Using Tesla’s unveiling of its Cybertruck as a jumping-off point, Barron’s (11/22, Hough) examined the risks to automotive stocks as companies reveal “a parade of electric-vehicle entrants.” GM also said on Thursday that it would have “an all-electric pickup on sale by fall 2021,” while Ford had “previously announced an electric F-150” that would launch nearly the same time. Additionally, the start-up Rivian, “whose investors include Amazon.com and Ford, plans to begin production on an electric pickup next year.” Not only will these EVs be competing against each other, but also against their gasoline-fueled counterparts. Thus, argues the piece, investors should sit it out and see how electric-vehicles disrupt the industry before investing.
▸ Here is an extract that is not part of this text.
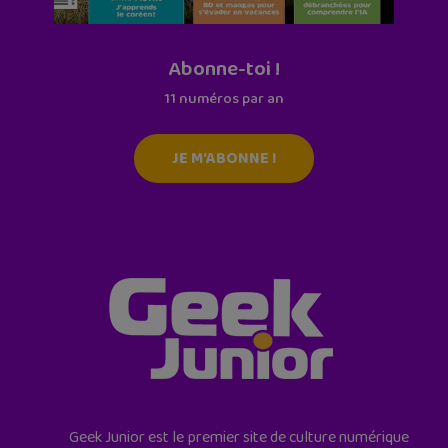
Abonne-toi !
11 numéros par an
JE M'ABONNE !
Geek Junior est le premier site de culture numérique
CEO: Tesla Already Has 146,000 Orders For ‘Cybertruck.’ Reuters (11/23) reports Tesla CEO “Elon Musk said on Saturday that there have been about 150,000 orders thus far for the electric carmaker’s Cybertruck, which was unveiled late on Thursday.” According to the AP (11/23), the truck received “mixed reviews” when it was first introduced, but Musk “tweeted Saturday that the company received 146,000 orders for the wedge-shaped ‘Cybertruck’ since is unveiling Thursday night.” Musk also “said 17% of the orders are for the single-motor model, 42% are for the dual-motor version and 41% are for the tri-motor model.” USA Today (11/24, Brown) reports, “The demand comes despite the futuristic truck receiving ‘no advertising & no paid endorsement,’ Musk tweeted.”
Mashable (11/24, Rosenberg) mentions, “Reserving a Cybertruck requires a $100 refundable deposit. The vehicles won’t be available until late 2021, so who can really say how many of those deposits will convert to purchases when all is said and done?” Regardless, “146,000 worth of $100 deposits means Tesla raked in $14.6 million in less than 24 hours. Those deposits are refundable, sure, but if all you want to know at this point is if people are interested in the weird-looking vehicle, it’s safe to say they are.”
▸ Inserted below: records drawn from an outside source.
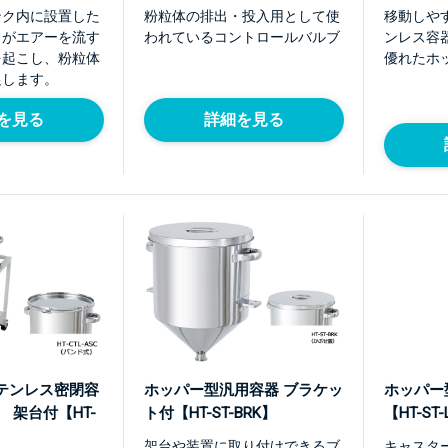
ンク内に設置した
粉粒体の排出・投入用として使
移動しや
クがエアーを流す
われているコントロールバルブ
ンレス容
を起こし、粉粒体
優れたホ
促します。
を見る
詳細を見る
テンレス密閉容
ホッパー型汎用容器 ブラケッ
ホッパー
 架台付【HT-
ト付【HT-ST-BRK】
【HT-ST
架台や装置に取り付けできるブ
キャスタ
University Of Delaware Announces Plans For New $38 Million FinTech Building
The Newark (MD) Post (11/21, Shannon) reports that on Thursday the University of Delaware “announced plans for the newest addition to the growing STAR Campus – a $38 million financial services technology building.” The Post says, “The six-story, 100,000-square-foot building is a partnership between UD, Delaware Technology Park and Discover Bank.” Delaware Technology Park “will own the building” and will fund it “with a below-market-rate loan from Discover,” and the University of Delaware “will lease space in the building once its completed in 2021.” UD officials “said the new building will foster collaborations between students and companies in the growing field of financial services technology, often referred to as FinTech.” Also reporting are the Philadelphia Business Journal (11/21, Subscription Publication), WDEL-AM Wilmington (DE) Wilmington, DE (11/21, Fowser), Delaware Business Now (11/18, Now), and the Delaware Business Times (11/21).
ED To Resume Loan Forgiveness For Disabled Veterans
The Washington Post (11/22, Douglas-Gabriel) reports, “President Trump in August granted veterans who are severely disabled automatic federal student loan forgiveness,” but “after an initial rollout, the program was placed on hiatus because of the administration’s failure to properly execute the initiative.” ED “said it processed 3,300 claims following the president’s executive order but had to stop two months later after learning regulations governing the program needed to be updated.” ED’s proposed new rule “received approval from the Office of Management and Budget late Thursday, allowing the agency to resume its efforts Friday. The bureaucratic misstep, first reported by Politico, has cast a pall over an initiative the White House heralded as a tremendous achievement.”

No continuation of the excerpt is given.